In: Finance
A UK company has purchased a Call Option on UK ₤ for 0.02 dollars per ₤. The strike price was ₤1=$1.47 and the spot rate at the time the option could be exercised was ₤1=$1.56. There are ₤32,500 in a Sterling Option Contract.

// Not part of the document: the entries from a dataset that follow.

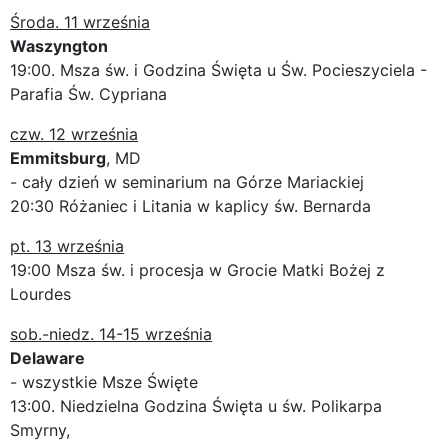
Środa. 11 września
Waszyngton
19:00. Msza św. i Godzina Święta u Św. Pocieszyciela -
Parafia Św. Cypriana
czw. 12 września
Emmitsburg
, MD
- cały dzień w seminarium na Górze Mariackiej
20:30 Różaniec i Litania w kaplicy św. Bernarda
pt. 13 września
19:00 Msza św. i procesja w Grocie Matki Bożej z
Lourdes
sob.-niedz. 14-15 września
Delaware
- wszystkie Msze Święte
13:00. Niedzielna Godzina Święta u św. Polikarpa
Smyrny,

Calculate the company’s net profit, illustrating your answer with a Contingency Graph of the Call Option position.
Spot rate | 1.56 |
less: exercise price | 1.47 |
Option payoff | 0.09 |
Less: option premium | 0.02 |
net profit | 0.07 |
multiply contract size | 32,500 |
Total profit | 2,275 |
Position:
The position of option can be labelled as below:
Expected spot rate | Exercise price | Option payoff | Net profit | Total profit |
a | b | c= max(1-b,0) | d= c- 0.02 | e= d*32500 |
0 | 1.47 | 0 | -0.02 | -650 |
0.2 | 1.47 | 0 | -0.02 | -650 |
0.4 | 1.47 | 0 | -0.02 | -650 |
0.6 | 1.47 | 0 | -0.02 | -650 |
0.8 | 1.47 | 0 | -0.02 | -650 |
1 | 1.47 | 0 | -0.02 | -650 |
1.2 | 1.47 | 0 | -0.02 | -650 |
1.4 | 1.47 | 0 | -0.02 | -650 |
1.56 | 1.47 | 0.09 | 0.07 | 2275 |
1.76 | 1.47 | 0.29 | 0.27 | 8775 |
1.96 | 1.47 | 0.49 | 0.47 | 15275 |
2.16 | 1.47 | 0.69 | 0.67 | 21775 |
2.36 | 1.47 | 0.89 | 0.87 | 28275 |
2.56 | 1.47 | 1.09 | 1.07 | 34775 |
in a graph:
The position shows loss is limited to call option premium, where as gain is theoretically unlimited.